The Daughters of The House of Red Velvet: Introducing Frankie Tan

 

Today we sit down with a new daughter of 'The House. Meet Frankie Tan. She will be joining us for the first time at A New Baptism on October 2nd at Pico Union Project.

Photo by Bobby Gordon.

Photo by Bobby Gordon.

1. Describe who you are and your art.

I am a multidisciplinary performance artist working in mediums of ballet, contemporary dance, neoburlesque, aerial, and somatic movement. My work examines the function of trauma in interpersonal experience & strives to heal the self & the audience simultaneously.

2. What drew you to the work of The House of Red Velvet?

The House of Red Velvet feels close to my own artistic goals & style. The unflinching examination of the darker aspects of human experience feel like vital & compelling work, and I love the focus on stunning visual tableau.

3. What has been a seminal experience?

One seminal experience that comes to mind is losing my ballet coach of almost ten years to incarceration when I was 19. I had believed I was tied to other peoples’ influence, mentorship, opportunity providing, or belief in me to be successful, and his exit from my life forced me to ask what’s important to me as an artist, and what I value as a human being- from how I express myself, to how I care for my being, to what stories are important to share. Since then, and because of that (which at the time I perceived as a loss), I’ve become a stronger, braver, more impassioned, more successful, more honest, and more compassionate artist that I ever believed possible.

Photo by Gianina Monroe.

Photo by Gianina Monroe.

4. What art do you most identify with? Who influences you?

I identify with art that is unafraid to look at the intimate, that asks what needs to be heard & creates a platform for it, art that surprises, & I love a little tongue-in-cheek symbolism. I’m inspired by original showgirl Josephine Baker, performance artist Marina Abramović, my mentor, the late Kathleen Hermesdorf, painter Frida Kahlo, musician Shirley Manson, writer & activist Alice Walker, and my best friend Karolina Lux- unapologetic women who lean into vulnerability & authenticity, & challenge social expectations.

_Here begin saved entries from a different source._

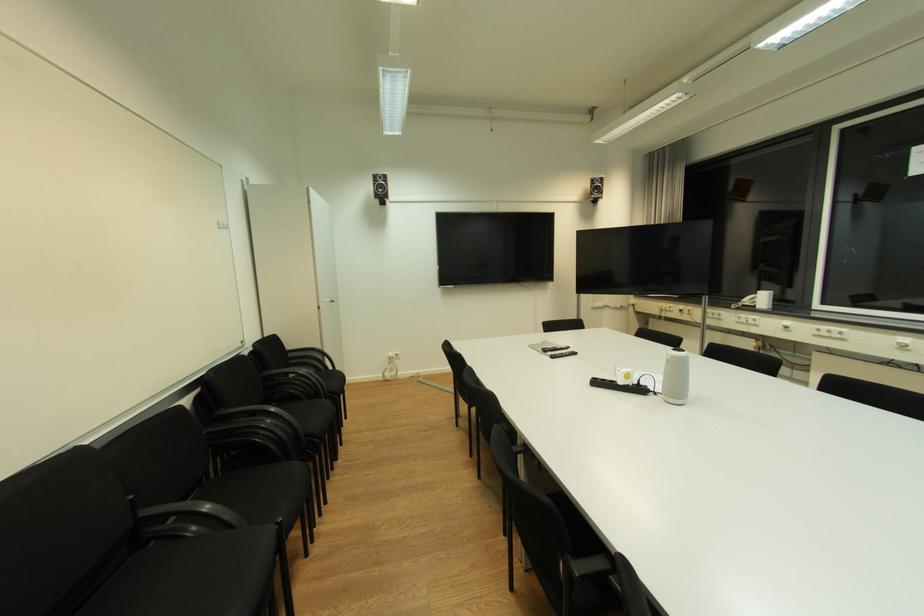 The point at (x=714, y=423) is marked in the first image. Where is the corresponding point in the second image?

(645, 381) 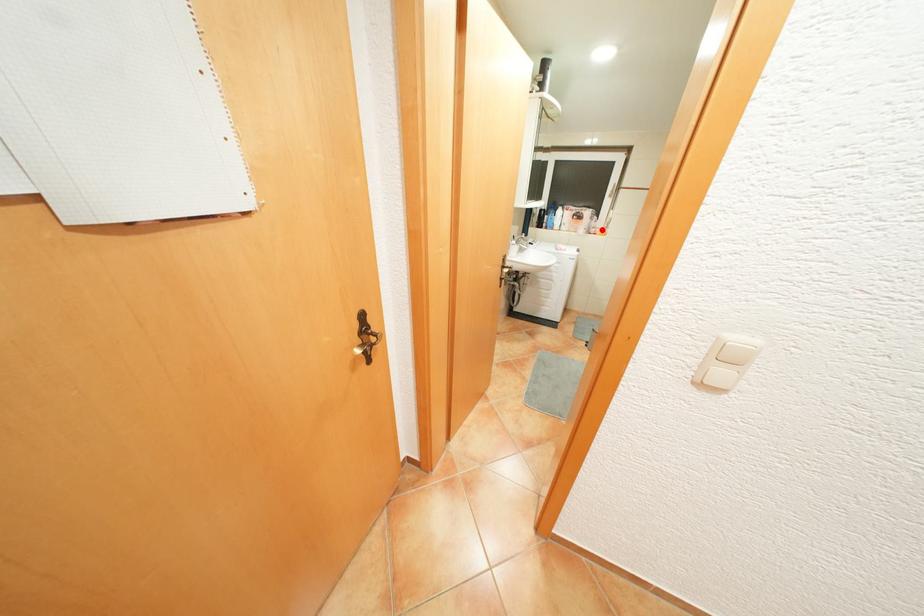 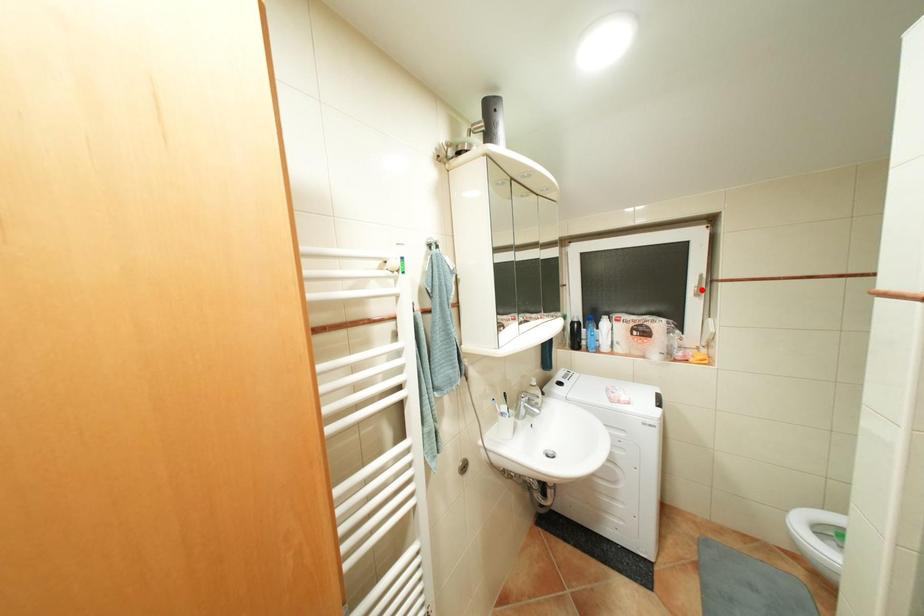 I am providing you with two images of the same scene from different viewpoints. A red point is marked on the first image and another point is marked on the second image. Do the highlighted points in image1 and image2 indicate the same real-world spot?

No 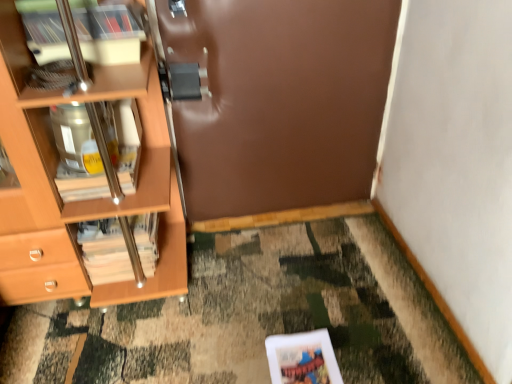 Question: From a real-world perspective, is wooden/matte magazine at left located beneath brown matte door at center?

Choices:
 (A) yes
 (B) no

Answer: (A)

Question: From the image's perspective, is wooden/matte magazine at left over brown matte door at center?

Choices:
 (A) yes
 (B) no

Answer: (B)

Question: Is wooden/matte magazine at left positioned before brown matte door at center?

Choices:
 (A) no
 (B) yes

Answer: (A)

Question: Can you see wooden/matte magazine at left touching brown matte door at center?

Choices:
 (A) no
 (B) yes

Answer: (A)

Question: Does wooden/matte magazine at left have a lesser height compared to brown matte door at center?

Choices:
 (A) no
 (B) yes

Answer: (B)

Question: Looking at the image, does brown matte door at center seem bigger or smaller compared to wooden/matte magazine at left?

Choices:
 (A) big
 (B) small

Answer: (A)

Question: Considering the positions of brown matte door at center and wooden/matte magazine at left in the image, is brown matte door at center wider or thinner than wooden/matte magazine at left?

Choices:
 (A) thin
 (B) wide

Answer: (A)

Question: Considering the positions of brown matte door at center and wooden/matte magazine at left in the image, is brown matte door at center taller or shorter than wooden/matte magazine at left?

Choices:
 (A) tall
 (B) short

Answer: (A)

Question: Is point (358, 43) closer or farther from the camera than point (142, 248)?

Choices:
 (A) farther
 (B) closer

Answer: (A)

Question: Would you say brown matte door at center is inside or outside wooden cabinet at left?

Choices:
 (A) outside
 (B) inside

Answer: (A)

Question: In the image, is brown matte door at center positioned in front of or behind wooden cabinet at left?

Choices:
 (A) behind
 (B) front

Answer: (A)

Question: From a real-world perspective, relative to wooden cabinet at left, is brown matte door at center vertically above or below?

Choices:
 (A) above
 (B) below

Answer: (B)

Question: In terms of height, does brown matte door at center look taller or shorter compared to wooden cabinet at left?

Choices:
 (A) short
 (B) tall

Answer: (B)

Question: Relative to wooden/matte magazine at left, is wooden cabinet at left in front or behind?

Choices:
 (A) front
 (B) behind

Answer: (A)

Question: From the image's perspective, is wooden cabinet at left above or below wooden/matte magazine at left?

Choices:
 (A) below
 (B) above

Answer: (B) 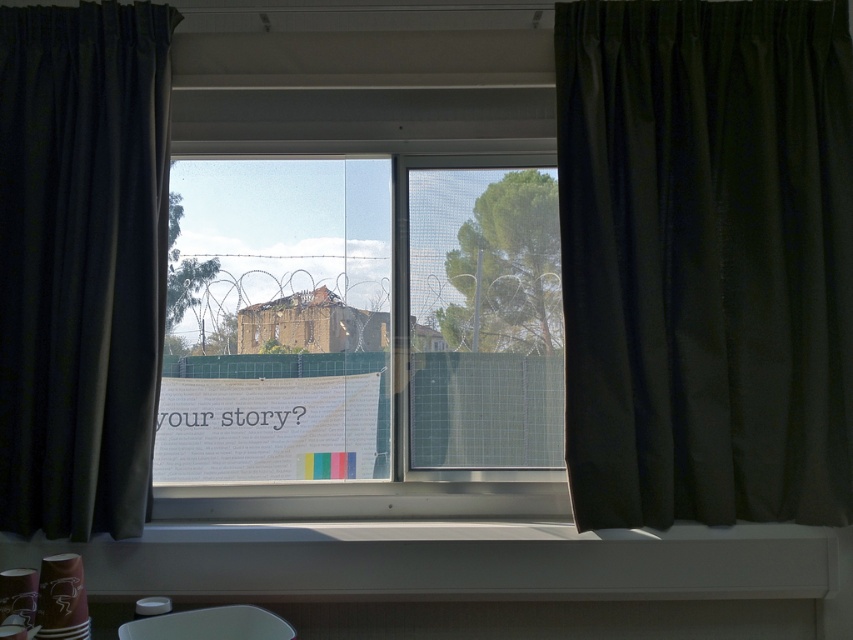 Question: Can you confirm if black silk curtain at right is smaller than black fabric curtain at left?

Choices:
 (A) no
 (B) yes

Answer: (A)

Question: Which of the following is the farthest from the observer?

Choices:
 (A) (149, 188)
 (B) (599, 214)
 (C) (142, 564)

Answer: (B)

Question: Which point is farther to the camera?

Choices:
 (A) black fabric curtain at left
 (B) transparent glass window at center
 (C) white plastic window sill at lower center

Answer: (B)

Question: Which object appears closest to the camera in this image?

Choices:
 (A) black silk curtain at right
 (B) transparent glass window at center

Answer: (A)

Question: Is black silk curtain at right below transparent glass window at center?

Choices:
 (A) no
 (B) yes

Answer: (A)

Question: Is transparent glass window at center closer to camera compared to black fabric curtain at left?

Choices:
 (A) no
 (B) yes

Answer: (A) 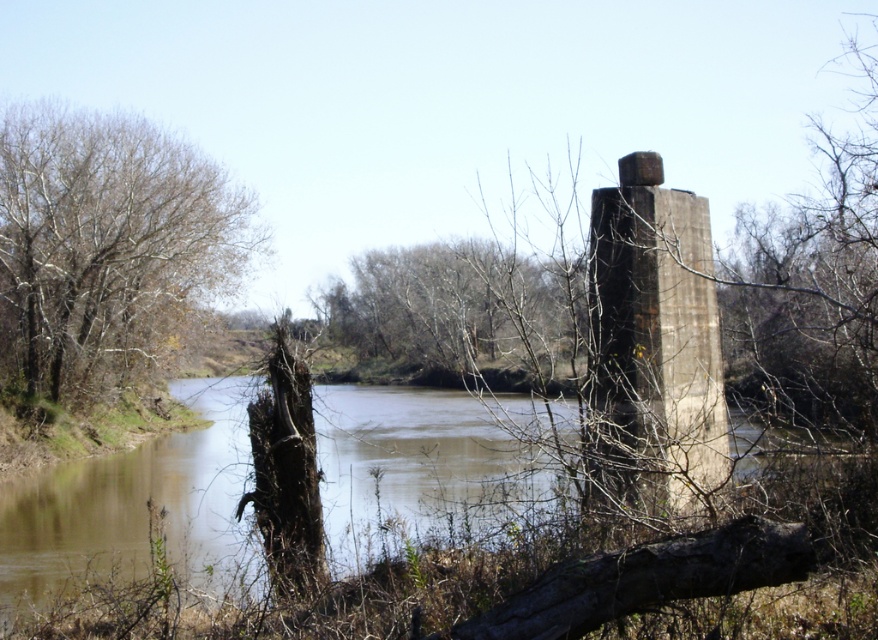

5. What memorable responses have you had to your work?

One memorable response to work I’ve created was sitting in a late-night cafe after a burlesque show, re-watching a particularly vulnerable piece I’d done, with another performer who hadn’t been able to see it live because she’d been in the show as well. She cried watching it on video, feeling that it expressed “all the things that really happen, but are so hard to describe”.


Another response I loved was when a stranger came to a femme-centered show I produced & later called it “scary, sexy, weird, violent... I don’t know when the next one is, but I’m going”. I loved how it had them reflecting on that side of femininity.

6. Name something (anything!) you love and why.

I love the ocean! I learn so much from its rhythms, power, fragility, constancy, and unpredictability.